I have managed to create a Python script that takes a XML-file as argument, and for each tag specified changes an attribute, as shown below
def update(file, state):
global Etree
try:
from elementtree import ElementTree
print '*** using ElementTree'
except ImportError, e:
print '***'
print '*** Error: Must install either ElementTree or lxml.'
print '***'
raise ImportError, 'must install either ElementTree or lxml'
#end try
doc = Etree.parse(file)
root = doc.getroot()
for element in root.findall('.//StateManageable'):
element.attrib['initialState'] = state
#end for
doc.write(file)
#end def
This is all fine, the attributes "initialState" are updated, except for the fact that my original XML contains a lot of XML comments as well, but they are long gone, which is bad.
Suspect that parse only retrieves the XML-structure, but I thought XML-comments where a part of the structure. I also realize that the "human-readable" formatting of my original document is long gone, but that I have realized is expected behavior, need to format afterwards using xmllint --format
or XSL.
I know this is old now, but I stumbled across this answer above about how to retain comments. Frederik's published instructions about how to put comments into the tree still works with current versions of ElementTree, but does more than it needs to for my use, at least. It wraps the XML in a element, which is undesirable for me. I also don't need processing instructions preserved, but only comments.

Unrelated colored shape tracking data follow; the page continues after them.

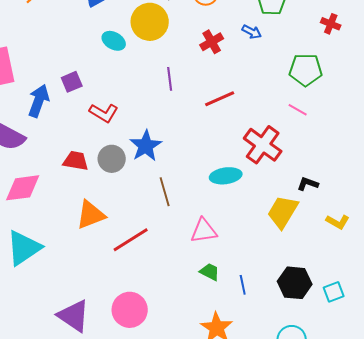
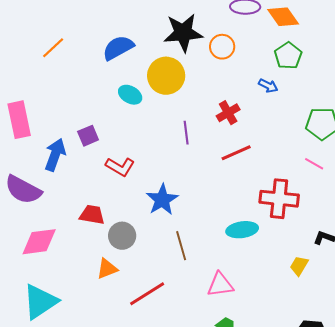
red cross: (212, 42) -> (228, 113), moved
red cross: (263, 145) -> (279, 199), turned -30
gray circle: (112, 159) -> (122, 236), moved
yellow trapezoid: (283, 212) -> (299, 266), size x0.6
orange triangle: (91, 215) -> (107, 269), size x0.7

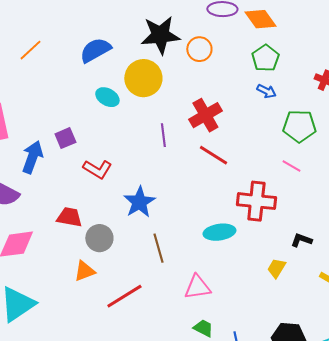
blue arrow: (268, 86) -> (266, 91), moved
red cross: (228, 113) -> (205, 115), size x1.4
red line: (236, 153) -> (213, 155), turned 56

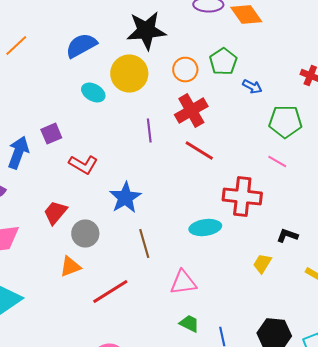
orange circle: (199, 49) -> (185, 70), moved
green pentagon: (265, 58) -> (223, 62), moved
red trapezoid: (69, 217) -> (55, 213), turned -60

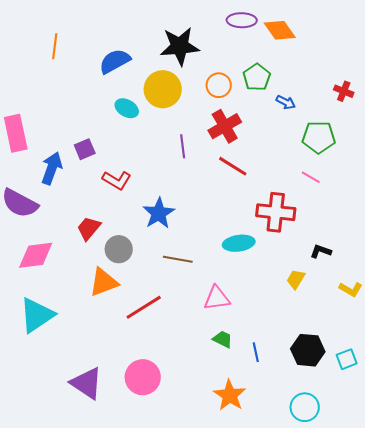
orange line: (16, 46) -> (55, 46), moved, turned -40
brown line: (144, 244) -> (178, 259), turned -64
orange triangle: (70, 267) -> (104, 282), size x1.4

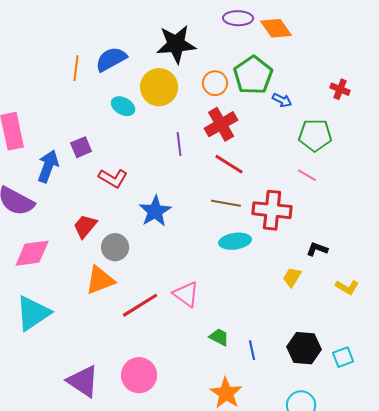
orange line: (55, 46) -> (76, 68), moved
green pentagon: (257, 77) -> (253, 75), size x1.4
brown line: (178, 259) -> (226, 203), moved
pink triangle: (217, 298) -> (186, 294), moved, turned 44

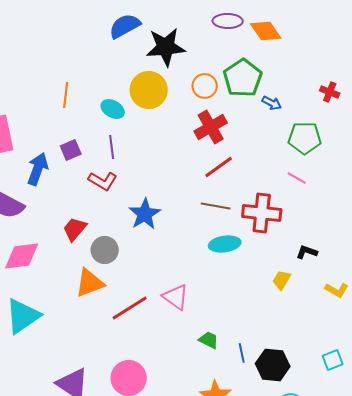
blue semicircle: (111, 59) -> (125, 26), moved
orange line: (76, 68) -> (66, 95), moved
purple line: (179, 144) -> (112, 147), moved
red line: (229, 164) -> (219, 167), turned -68
black hexagon: (304, 348) -> (273, 365), moved

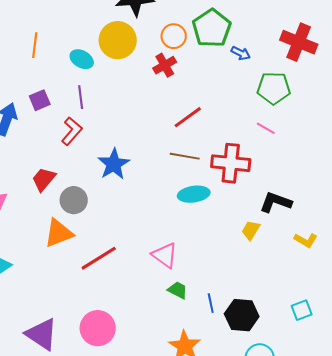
red cross: (330, 92) -> (299, 42), size x1.8
red cross: (211, 127) -> (165, 65), moved, size x0.7
red L-shape: (103, 181) -> (72, 131), turned -80
black L-shape: (307, 252) -> (276, 202), size x1.5
pink triangle: (176, 297) -> (165, 255), moved

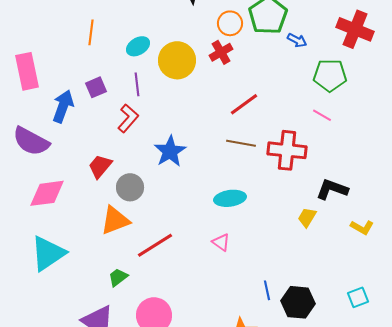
yellow circle: (118, 40) -> (177, 60), moved
cyan ellipse: (82, 59) -> (138, 46), turned -60
cyan ellipse: (194, 194) -> (230, 198), moved
pink triangle: (165, 255) -> (221, 242), size x0.7
green trapezoid: (178, 290) -> (118, 277), moved, turned -65

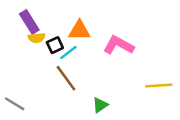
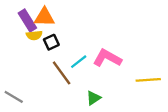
orange triangle: (79, 31) -> (44, 17), moved
pink L-shape: (118, 45) -> (107, 58), moved
cyan line: (68, 52) -> (79, 62), moved

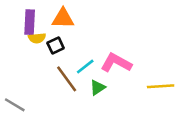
orange triangle: (44, 17) -> (63, 18), moved
purple rectangle: (27, 21) -> (30, 22), turned 35
green triangle: (93, 98) -> (98, 87), moved

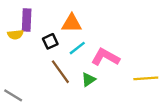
orange triangle: (63, 18) -> (72, 23), moved
yellow semicircle: (37, 38) -> (15, 35), moved
cyan line: (85, 67) -> (77, 48), moved

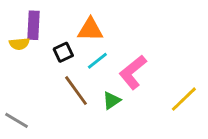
pink L-shape: (105, 57) -> (133, 72), turned -68
yellow line: (146, 78) -> (184, 99), turned -40

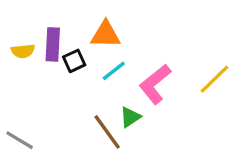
purple rectangle: (34, 25) -> (53, 44), moved
brown line: (76, 91) -> (107, 132), moved
yellow line: (184, 99) -> (215, 79), moved

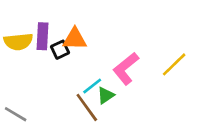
orange triangle: (105, 35) -> (75, 39), moved
yellow semicircle: (23, 51) -> (18, 42), size x1.5
cyan line: (114, 71) -> (92, 86), moved

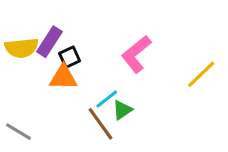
purple rectangle: (43, 36) -> (49, 42), turned 30
orange triangle: (75, 39) -> (63, 77), moved
pink L-shape: (126, 68) -> (136, 54), moved

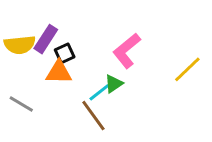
green triangle: (122, 110) -> (114, 84), moved
gray line: (18, 132) -> (21, 104), moved

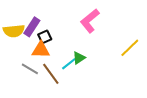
pink L-shape: (127, 51) -> (90, 21), moved
gray line: (21, 104) -> (30, 69), moved
brown line: (93, 116) -> (51, 74), moved

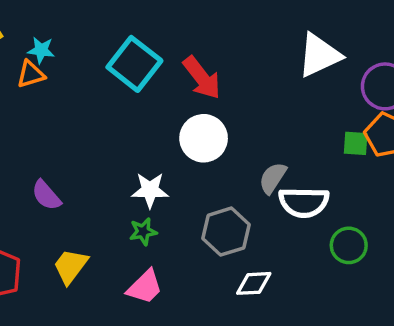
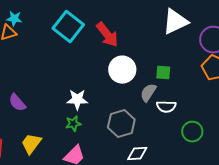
white circle: (204, 138) -> (122, 70), moved
green square: (356, 143) -> (163, 73), moved
white semicircle: (304, 202) -> (166, 107), size x0.7

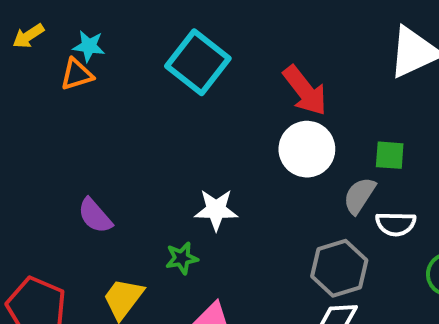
red arrow: (107, 35) -> (305, 91), moved
green star: (73, 124) -> (182, 258), moved
gray hexagon: (121, 124) -> (339, 268), moved

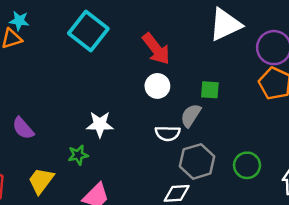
white circle: (307, 149) -> (157, 86), size x0.7
white semicircle: (396, 224) -> (168, 133), moved
gray hexagon: (339, 268) -> (197, 161), moved

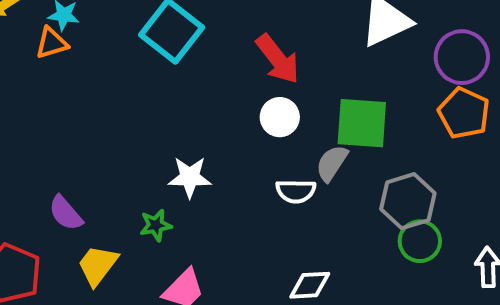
green square: (210, 90) -> (362, 123), size x1.8
purple semicircle: (23, 128) -> (66, 213), moved
gray hexagon: (197, 161) -> (408, 201), moved

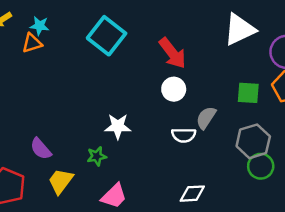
green square: (362, 123) -> (248, 93), moved, size x0.7

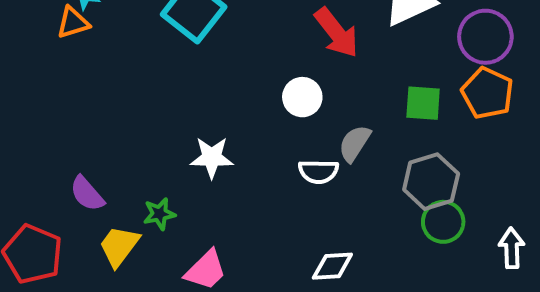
red arrow: (172, 53) -> (337, 33), moved
green star: (97, 156) -> (159, 214), moved

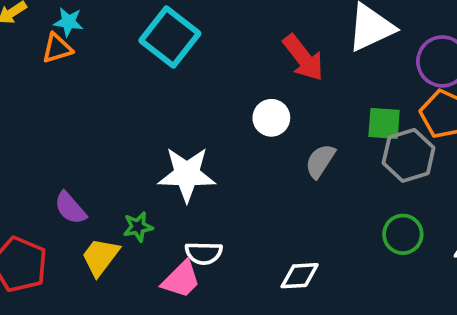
white star: (212, 157) -> (187, 174), size x1.4
white semicircle: (318, 172) -> (204, 253), moved
gray hexagon: (431, 182) -> (409, 155), moved

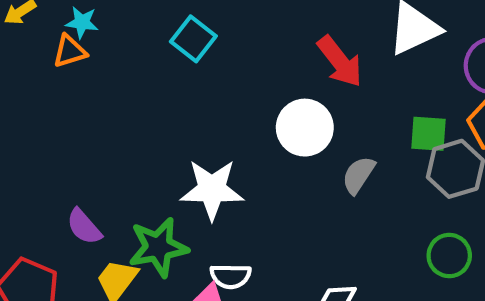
cyan square: (170, 37) -> (193, 39), size x0.7
white circle: (271, 118) -> (305, 128), size x1.4
green star: (138, 227) -> (158, 247), size x1.8

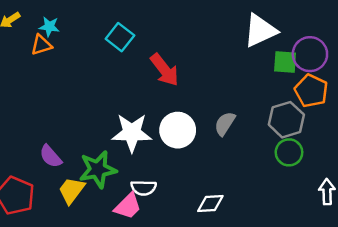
red arrow: (340, 62) -> (165, 70), moved
white circle: (305, 128) -> (178, 130), moved
green square: (429, 134) -> (285, 62), moved
green circle: (449, 256) -> (289, 152), moved

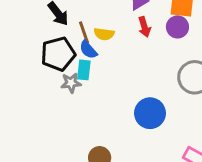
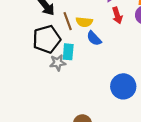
blue semicircle: (88, 50) -> (94, 38), moved

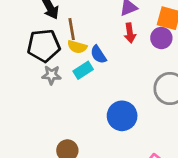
yellow semicircle: (84, 22) -> (77, 47), moved
cyan rectangle: (68, 52) -> (83, 70), moved, turned 42

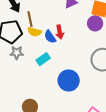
red arrow: (130, 33) -> (60, 32), moved
cyan rectangle: (83, 70) -> (43, 59), moved

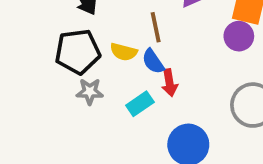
brown line: (30, 19) -> (156, 27), moved
red arrow: (60, 32) -> (170, 83), moved

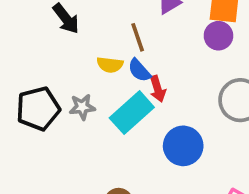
black pentagon: (78, 52) -> (38, 109), moved
cyan rectangle: (140, 104) -> (132, 113), size x1.6

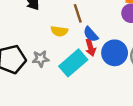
blue semicircle: (139, 70) -> (91, 34), moved
blue circle: (183, 146) -> (115, 53), moved

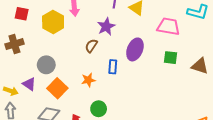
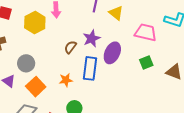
purple star: (106, 27) -> (92, 38), moved
green square: (171, 58) -> (146, 62), turned -32
blue rectangle: (113, 67) -> (90, 68), size x1.6

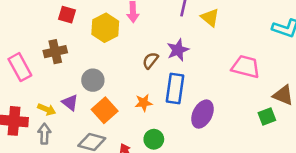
pink trapezoid: (146, 32) -> (246, 67), moved
purple ellipse: (112, 53) -> (202, 114), moved
green square: (146, 62) -> (267, 116), moved

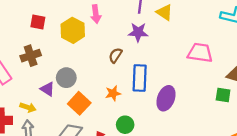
purple star: (178, 50) -> (138, 32), moved, turned 30
purple triangle: (70, 102) -> (47, 89), moved
green square: (267, 116) -> (223, 95), turned 35

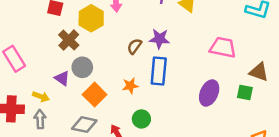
purple star: (138, 32) -> (159, 39), moved
brown cross: (31, 56) -> (69, 40), moved, turned -30
purple ellipse: (166, 98) -> (209, 93), moved

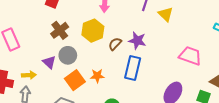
yellow hexagon: (91, 18) -> (93, 31), moved
orange star: (130, 86) -> (97, 76), moved
yellow arrow: (41, 97) -> (29, 75), turned -32

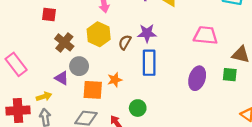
orange square: (75, 80) -> (93, 90), turned -36

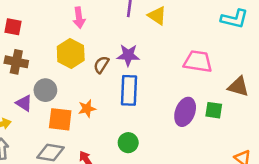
brown cross: (64, 42) -> (16, 62), moved, turned -30
green square: (230, 75) -> (214, 110), moved
green circle: (138, 108) -> (128, 143), moved

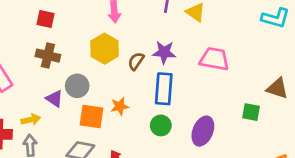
pink trapezoid: (198, 61) -> (214, 59), moved
purple ellipse: (185, 112) -> (203, 131), moved
green circle: (128, 143) -> (161, 125), moved

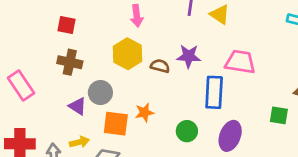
brown semicircle: (136, 61) -> (160, 66), turned 72
blue rectangle: (164, 89) -> (214, 92), moved
yellow arrow: (31, 120) -> (79, 142), moved

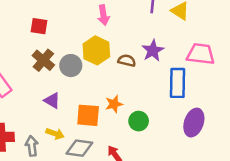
purple star: (189, 56) -> (153, 51), turned -30
brown cross: (70, 62) -> (43, 60), turned 30
gray circle: (100, 93) -> (71, 66), moved
green circle: (187, 131) -> (139, 121), moved
yellow arrow: (79, 142) -> (55, 134), turned 36

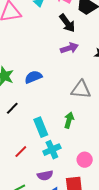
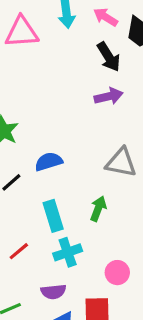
blue semicircle: (33, 77) -> (49, 162), moved

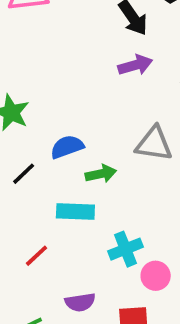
green arrow: (98, 209) -> (101, 174), moved, turned 60
cyan rectangle: (53, 216) -> (75, 211), turned -68
cyan cross: (68, 252) -> (125, 249), moved

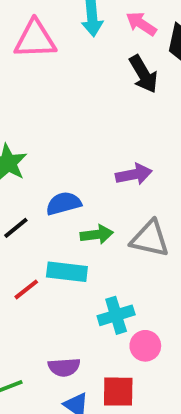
purple arrow: (135, 65) -> (134, 174), moved
gray triangle: (154, 144) -> (150, 239), moved
red line: (36, 256) -> (26, 289), moved

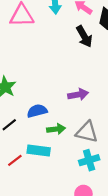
cyan cross: (116, 315) -> (89, 160), moved

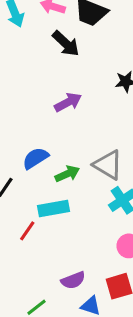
purple arrow: (78, 95) -> (68, 102), moved
gray triangle: (87, 132) -> (108, 165), turned 35

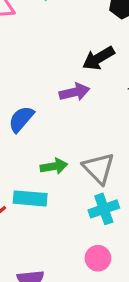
black arrow: (66, 43) -> (98, 58), moved, turned 92
blue semicircle: (36, 158) -> (21, 119), moved, turned -32

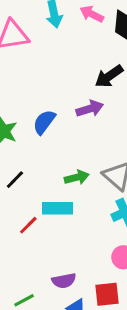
blue semicircle: (21, 119) -> (44, 122), moved

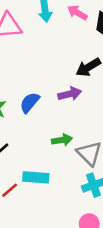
green arrow: (77, 177) -> (62, 140), moved

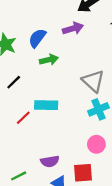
green arrow: (62, 140) -> (49, 60), moved

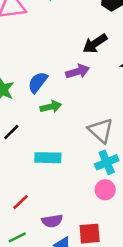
red line: (23, 118) -> (21, 202), moved
pink circle: (96, 144) -> (105, 190), moved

So, I trimmed down the class he provided on the site to this:
import xml.etree.ElementTree as ET
class PCParser(ET.XMLTreeBuilder):
def __init__(self):
ET.XMLTreeBuilder.__init__(self)
# assumes ElementTree 1.2.X
self._parser.CommentHandler = self.handle_comment
def handle_comment(self, data):
self._target.start(ET.Comment, {})
self._target.data(data)
self._target.end(ET.Comment)
To use this, create an instance of this object as a 'parser' and then pass as a parameter to ElementTree.parse() like this:
parser = PCParser()
self.tree = ET.parse(self.templateOut, parser=parser)
I take no credit whatsoever for the code, or for the undocumented use of ElementTree, but it works for me in preserving only comments without affecting the original document structure. And note that any future change to ElementTree (seems unlikely at this point after all these years, though) will break this.